As we ate, we talked of trivial things—the Russian Revolution, the plight of the working classes in industrial societies, the historical imperative our era faced of bringing forth a whole new type of man from a corrupt world’s charred guts (this last rather put me off requesting a wheel-by of the dessert cart, I must say!), and so on in the vein of amiable banter by which men of a certain standing like to demonstrate that they do scan the odd newspaper now and then. But I had a hunch we’d get down to brass tacks as soon as the plates were cleared, and right I was too.

“Thurston,” said Alger abruptly, looking at the napkin wound up in his hands, “you told me once that your favorite birds were cardinals and robins, because of their beautiful coloring.”

“So I did, by Jove,” I agreed, delighted that he remembered. “Hues seldom otherwise found in the animal kingdom, and all the more glorious for the contrast.”

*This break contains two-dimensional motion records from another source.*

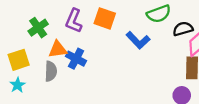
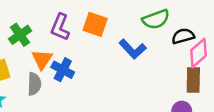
orange triangle: (58, 49) -> (42, 59), turned -48

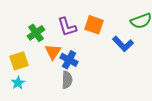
purple L-shape: (60, 27) -> (67, 27), turned -40
gray semicircle: (34, 84) -> (67, 80), moved

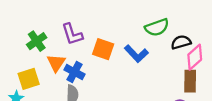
orange square: (94, 25) -> (103, 49), moved
yellow square: (19, 61) -> (29, 79), moved

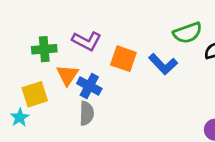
purple L-shape: (72, 34) -> (87, 41), turned -45
green cross: (37, 41) -> (44, 49), turned 30

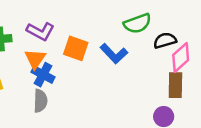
orange triangle: (67, 75) -> (35, 59), moved

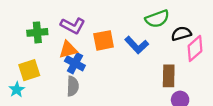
orange square: (76, 48) -> (104, 40), turned -30
orange triangle: (35, 59) -> (68, 50), turned 42
brown rectangle: (175, 85) -> (169, 76), moved

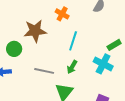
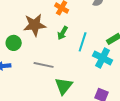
cyan line: (73, 41) -> (83, 42), moved
green arrow: (72, 67) -> (63, 33), moved

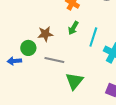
brown star: (35, 25) -> (45, 34), moved, size x0.7
green circle: (14, 43) -> (28, 48), moved

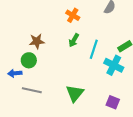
brown star: (45, 34) -> (37, 41), moved
gray line: (54, 60) -> (32, 90), moved

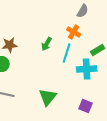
orange cross: (73, 15) -> (74, 32), moved
cyan cross: (114, 65) -> (87, 69), turned -30

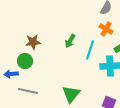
orange cross: (74, 32) -> (106, 29), moved

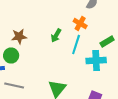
orange cross: (106, 29) -> (80, 24), moved

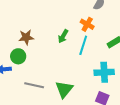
cyan cross: (96, 60) -> (104, 72), moved
gray line: (14, 86) -> (34, 85), moved

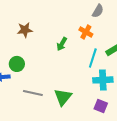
brown star: (26, 37) -> (25, 30), moved
cyan line: (83, 45) -> (93, 58), moved

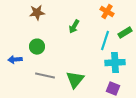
orange cross: (86, 32) -> (107, 12), moved
green circle: (17, 64) -> (37, 47), moved

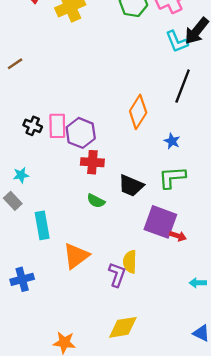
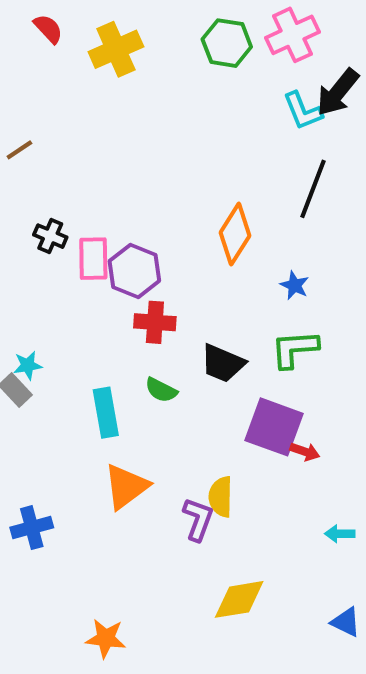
black cross: (33, 126) -> (50, 236), moved
cyan star: (21, 175) -> (28, 365), moved
cyan rectangle: (42, 225) -> (106, 413), moved
yellow diamond: (123, 327) -> (239, 599), moved

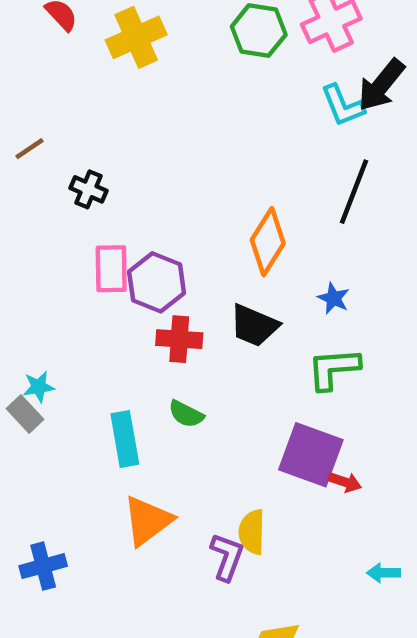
black cross: (50, 236) -> (88, 189), moved
black trapezoid: (223, 363) -> (254, 326), moved

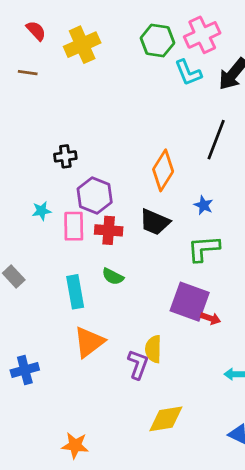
cyan L-shape: (343, 105) -> (188, 73), moved
brown line: (30, 149) -> (28, 73), moved, turned 42
black cross: (88, 189) -> (65, 156), moved, turned -30
pink rectangle: (111, 269) -> (74, 226), moved
cyan star: (39, 387) -> (42, 211), moved

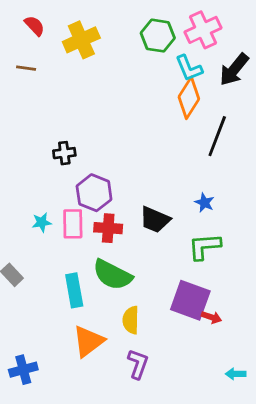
orange diamond: (163, 170) -> (189, 98), moved
cyan star: (42, 211) -> (42, 222), moved
green semicircle: (113, 276) -> (112, 275), size x1.8
yellow semicircle: (153, 349) -> (131, 320), moved

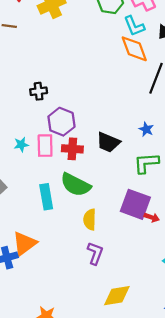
orange diamond: (189, 98) -> (134, 49), turned -52
orange triangle: (88, 341) -> (24, 243), moved

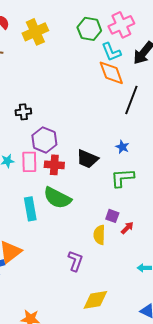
purple square: (135, 204) -> (112, 216), size x0.5
red arrow: (152, 217) -> (127, 228), turned -64
yellow semicircle: (90, 220) -> (99, 235), moved

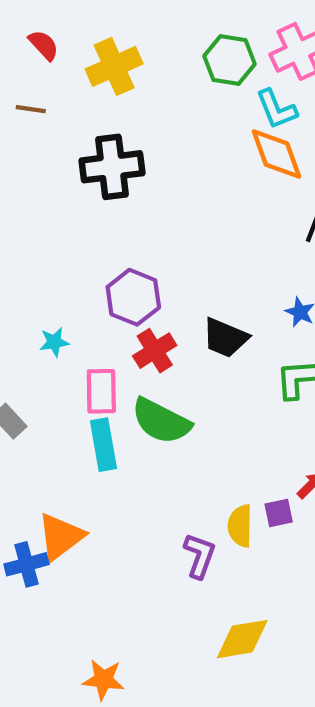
black cross: (23, 112) -> (112, 167), moved, size x1.8
pink rectangle: (29, 162) -> (101, 391), moved
red cross: (54, 165) -> (155, 351), turned -36
purple square: (112, 216) -> (279, 513), moved, turned -32
yellow semicircle: (99, 235) -> (240, 526), moved

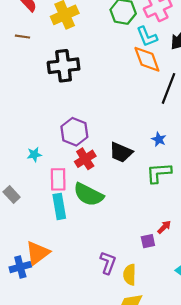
yellow semicircle: (240, 526) -> (130, 275), moved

“Well,” Alger said, “I took that as a hint, to be candid.”

“Only a hint? I’d have thought it was a fairly blunt statement, old fellow. Or did I err in thinking we two bird lovers spoke each other’s language, my dear chap?” I said, mystified.

“Well, it
was
several years ago,” Alger said casually, tossing aside the
napkin and closing his eyes as if in thought. “Why, let me see—yes, it was just after Herbert Hoover became President.”

He opened his eyes, which looked directly at me with an intensity I found disconcerting. Had I been a rare variety of thrush, or perhaps the last dodo, his gaze would have made more sense. “Hoover had no use for birds,” Alger informed me. “But Roosevelt does—although he prefers a blue eagle to either cardinals or robins. And you? Do you still make the same choice?”

“Of course I do,” I said. “When it comes to what matters most to him, a man doesn’t change his opinions simply because of a headline or two,” although I felt rather sorry to have missed the one about the new President’s ornithological interests. I had never even heard of the blue eagle, but then my pater Walter’s friend Franklin had always been whimsical. Not having seen him in many years, I wondered if he still leapt about while playing badminton as I remembered him doing in one flower-fleecy upstate summer of my boyhood, while fat bumblebees slowly ferried bits of sunlight to a meadow and L., my earliest and only love without feathers, began to wave her arms gravely as if to conduct their flight, in a broad-brimmed hat and a white dress with a sailor collar. Gradually, as an Abelard-ish young Thurston’s springy steps across a variety of local flora—all made of air, all air!—brought me bounding nearer my hintless Heloise, I became aware that she was in a rowboat which had begun to sink, fortunately in a pond not more than two feet deep at its most menacing.